- To do -
Look through the records and report how many lines include the word "VEINTE", with no other words.

[Page-level text extractions]
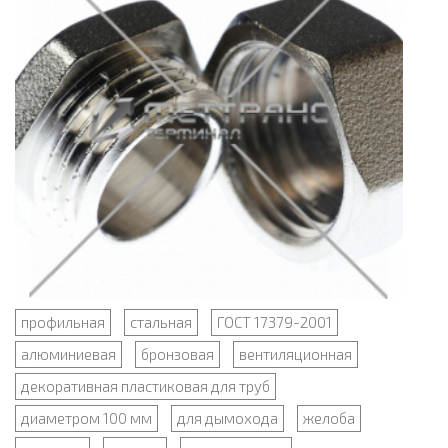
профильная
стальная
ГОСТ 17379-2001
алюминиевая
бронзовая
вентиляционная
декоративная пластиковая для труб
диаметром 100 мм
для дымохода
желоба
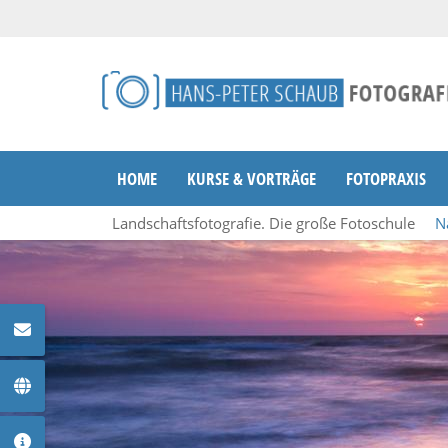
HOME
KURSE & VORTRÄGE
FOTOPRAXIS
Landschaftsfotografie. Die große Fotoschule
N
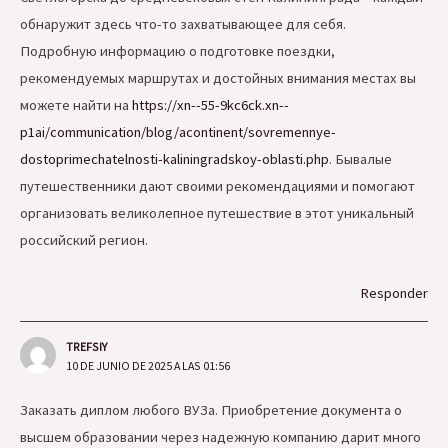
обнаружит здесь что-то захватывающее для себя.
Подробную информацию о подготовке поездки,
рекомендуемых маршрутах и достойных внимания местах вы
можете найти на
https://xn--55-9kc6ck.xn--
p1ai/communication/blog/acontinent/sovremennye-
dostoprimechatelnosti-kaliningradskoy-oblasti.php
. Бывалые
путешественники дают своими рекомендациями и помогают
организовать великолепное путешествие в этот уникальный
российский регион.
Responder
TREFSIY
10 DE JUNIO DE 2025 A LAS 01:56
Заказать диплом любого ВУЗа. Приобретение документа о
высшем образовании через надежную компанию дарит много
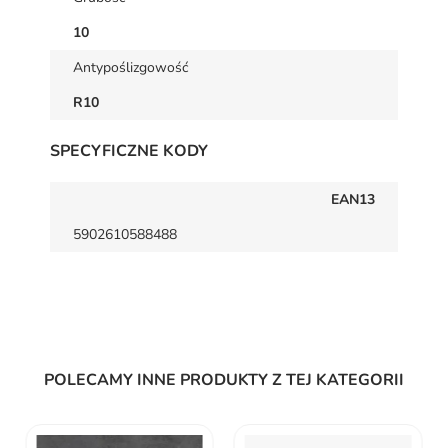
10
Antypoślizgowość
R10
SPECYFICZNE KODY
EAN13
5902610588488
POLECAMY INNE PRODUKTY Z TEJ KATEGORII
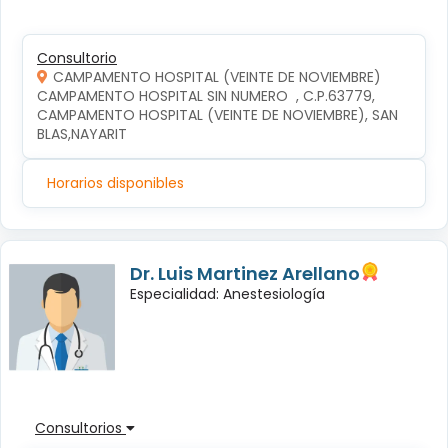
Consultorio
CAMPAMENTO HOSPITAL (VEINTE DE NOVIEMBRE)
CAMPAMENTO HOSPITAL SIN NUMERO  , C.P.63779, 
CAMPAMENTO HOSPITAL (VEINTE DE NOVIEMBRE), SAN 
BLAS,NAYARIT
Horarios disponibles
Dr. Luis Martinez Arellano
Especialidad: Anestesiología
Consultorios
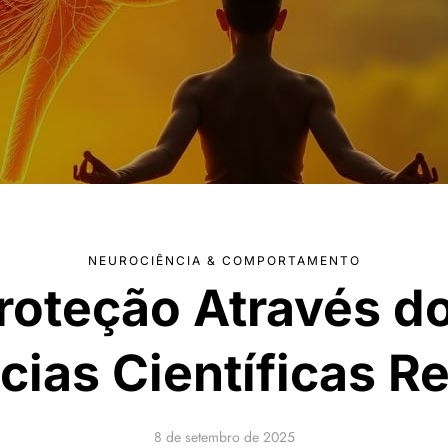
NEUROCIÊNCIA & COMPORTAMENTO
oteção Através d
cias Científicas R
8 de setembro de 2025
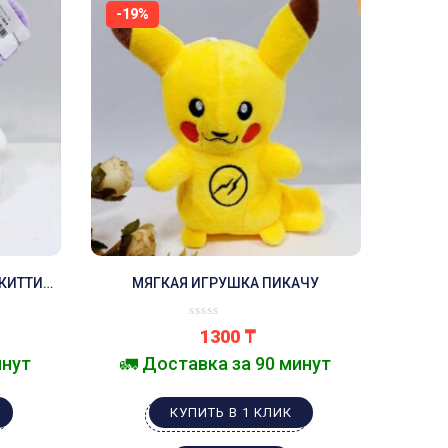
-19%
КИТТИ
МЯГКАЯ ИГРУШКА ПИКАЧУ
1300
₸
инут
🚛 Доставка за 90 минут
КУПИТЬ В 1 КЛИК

==

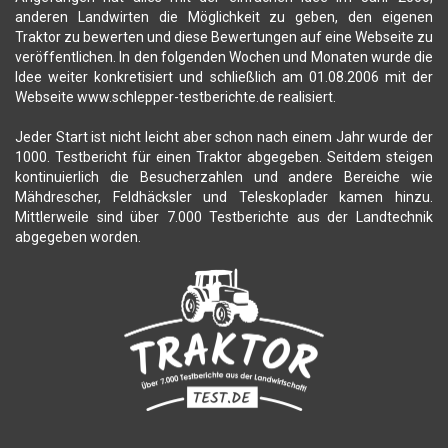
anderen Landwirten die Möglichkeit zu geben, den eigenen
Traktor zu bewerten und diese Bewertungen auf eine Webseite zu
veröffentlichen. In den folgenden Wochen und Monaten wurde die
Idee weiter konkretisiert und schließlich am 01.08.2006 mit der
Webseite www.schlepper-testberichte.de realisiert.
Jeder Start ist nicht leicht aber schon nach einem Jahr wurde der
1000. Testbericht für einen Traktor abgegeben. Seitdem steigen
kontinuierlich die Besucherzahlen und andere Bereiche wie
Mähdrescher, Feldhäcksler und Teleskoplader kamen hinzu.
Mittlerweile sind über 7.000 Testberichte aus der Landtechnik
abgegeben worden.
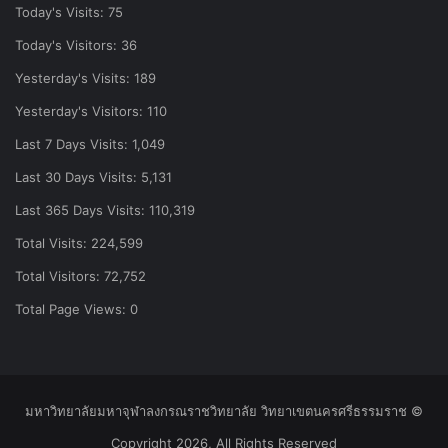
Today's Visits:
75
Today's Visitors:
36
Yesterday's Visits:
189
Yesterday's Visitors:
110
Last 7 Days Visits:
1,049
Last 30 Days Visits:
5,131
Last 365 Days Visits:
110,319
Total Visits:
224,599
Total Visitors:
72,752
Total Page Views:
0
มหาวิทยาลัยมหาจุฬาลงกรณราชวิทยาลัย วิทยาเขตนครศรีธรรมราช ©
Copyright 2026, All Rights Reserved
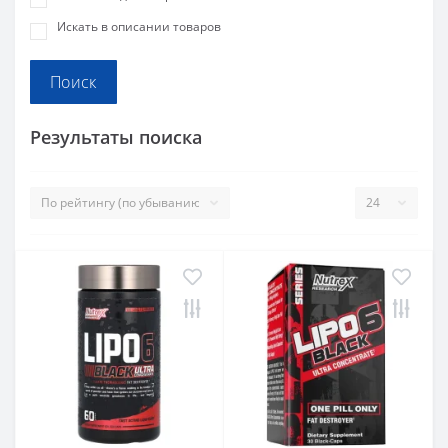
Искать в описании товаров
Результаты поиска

- Result for this exercise -
2